October 23, 2005
My friend the pediatrician also studied to become a pediatric surgeon, and since he still wasn’t earning enough money in Oaxaca to suit his wife, he recently learned esthetic surgery. His consultorio cures babies in the morning and badly-shaped women in the afternoon. He receives clients who want to remove their rolls of fat, flatten their stomachs, straighten their noses, lift their asses and restore their skin to the smoothness of the newborn babies.
My friend is an excellent pediatrician, and enjoys an excellent reputation in Oaxaca. He also takes care of me (I am seventy years old) when I suffer an attack of amoebas, and of my husband (who is eighty) when he is bitten by a dog.
He’s a happy doctor. Not for money to give his wife, but because he loves to cure, and also he loves women. He loves to make them beautiful with his liposuction machine. He likes to shape their breasts – reduce, lift or expand –and afterwards, he admires his handiwork. When babies leave his consultorio they smile. When women leave his consultorio they smile too.
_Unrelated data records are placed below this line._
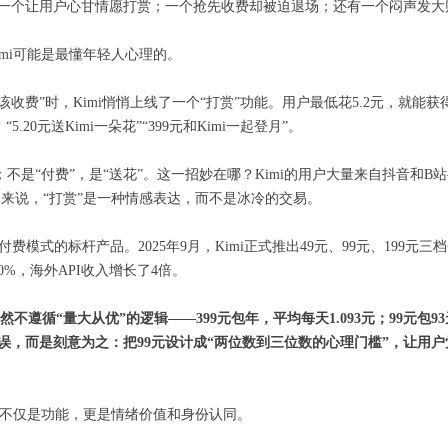
一个让用户心甘情愿打赏；一个抢先收费却被迫退场；还有一个闷声发大
imi可能是最懂年轻人心理的。
不该收费”时，Kimi悄悄上线了一个“打赏”功能。用户最低花5.2元，就能
20元送Kimi一朵花”“399元和Kimi一起登月”。
”；不是“付费”，是“送花”。这一招妙在哪？Kimi的用户大量来自抖音和
们来说，“打赏”是一种情感表达，而不是冰冷的交易。
付费模式的标杆产品。2025年9月，Kimi正式推出49元、99元、199
%，海外API收入增长了4倍。
然不遵循“量大从优”的逻辑——399
元包年，平均每天1.093
元；99
元包93
误，而是刻意为之：把99
元设计成“两位数到三位数的心理门槛”，让用户
卖的不仅是功能，更是情绪价值和身份认同。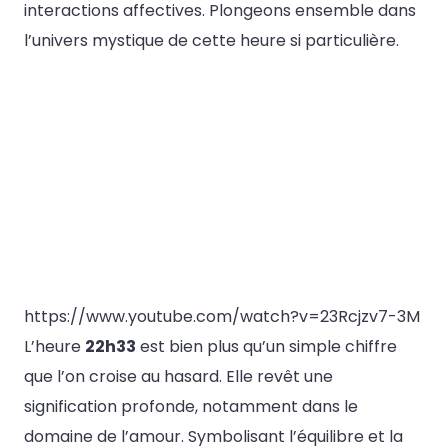
interactions affectives. Plongeons ensemble dans
l’univers mystique de cette heure si particulière.
https://www.youtube.com/watch?v=23Rcjzv7-3M
L’heure
22h33
est bien plus qu’un simple chiffre
que l’on croise au hasard. Elle revêt une
signification profonde, notamment dans le
domaine de l’amour. Symbolisant l’équilibre et la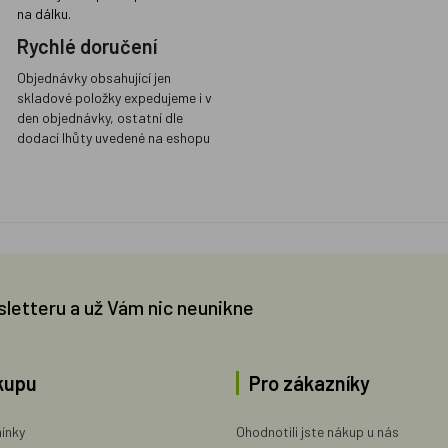
na dálku.
Rychlé doručení
Objednávky obsahující jen
skladové položky expedujeme i v
den objednávky, ostatní dle
dodací lhůty uvedené na eshopu
sletteru a už Vám nic neunikne
kupu
Pro zákazníky
ínky
Ohodnotili jste nákup u nás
Nevertheless, he told me, he is faithful to his wife, whom he loves. He also told me the six greatest lies in Oaxaca, after the one he just told me. They are:
1. mañana te pago
2. ahorita vengo
3. nomás la puntita
4. no te va a doler
5. no es mi hijo
6. soy soltero.
He told me that people in Oaxaca like himself never get too serious about life; that’s why they shoot rockets and ride motorcycles with three children on the handlebars. He says the poor are not serious about life either. Ni modos, they say, when they wake up the next morning with a headache.
Sometimes I myself say ni modos, for example when the hailstorm chewed up my garden and the roof as well. It’s better to be happy than bitter. Now the sun is shining.
Anyway, who tells the truth all the time?